C'est surtout en Allemagne que la doctrine a porté ses fruits. Doués d'une patience à toute épreuve, les Allemands ont fouillé toutes les archives, rétabli tous les textes, commenté tous les manuscrits; ils ont étudié les origines, confronté les dates, reconstitué d'un bout à l'autre les titres de l'humanité. Aussi les ouvrages qui traitent de la philosophie de l'histoire, relativement rares chez nous, se comptent là-bas par centaines. Il n'est pas de publiciste, si modeste qu'il soit, qui n'ait sa manière à lui d'enchaîner les faits, d'expliquer les événements.
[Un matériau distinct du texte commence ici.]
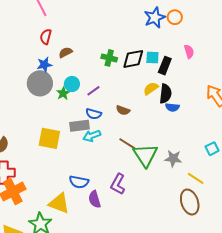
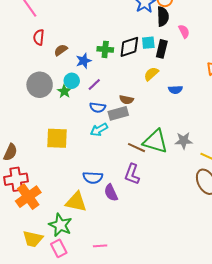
blue star: (44, 65) -> (84, 61), moved
black semicircle: (165, 94) -> (163, 17), moved
gray rectangle: (80, 126) -> (118, 113), moved
brown line: (127, 144) -> (136, 148), moved
green triangle: (145, 155) -> (155, 141), turned -32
La recette est des plus simples. On part d'une idée préconçue, généralement aussi baroque que possible, et l'on enseigne magistralement que cette idée est la for

mule même du développement historique; il importe peu que l'idée paraisse conforme ou non à la réalité : c'est aux faits de se plier à l'idée et non à l'idée de se plier aux faits. Tout le monde a entendu parler de la fameuse élucubration connue sous le nom de système d'Hegel. Le grand pontife de l'idéalisme distingue dans l'histoire de l'humanité trois périodes, trois moments comme il dit le moment oriental, où domine la substantialité et où un seul homme est libre; le moment gréco-romain, où domine l'individualité et où quelques hommes sont libres; et le moment germanique, où la substantialité et l'individualité se combinent en un tout harmonieux, et où tout le monde devient libre.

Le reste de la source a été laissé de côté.